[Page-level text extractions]
────────────────────

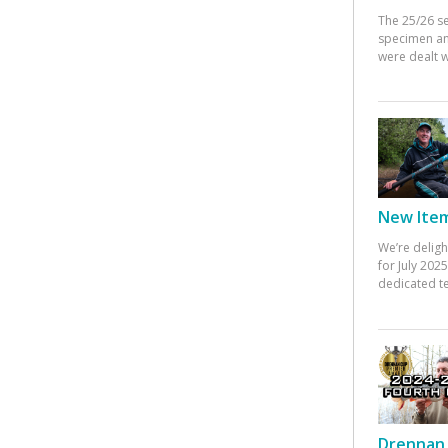
The 25/26 s
specimen an
were dealt w
New Items
We’re deligh
for July 20
dedicated te
Drennan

────────────────────

◆ Work instructions: Retype the data word for word, please, and keep the images out.

◆ Output for this task:
The 25/26 s
specimen an
were dealt w
New Items
We’re deligh
for July 20
dedicated te
Drennan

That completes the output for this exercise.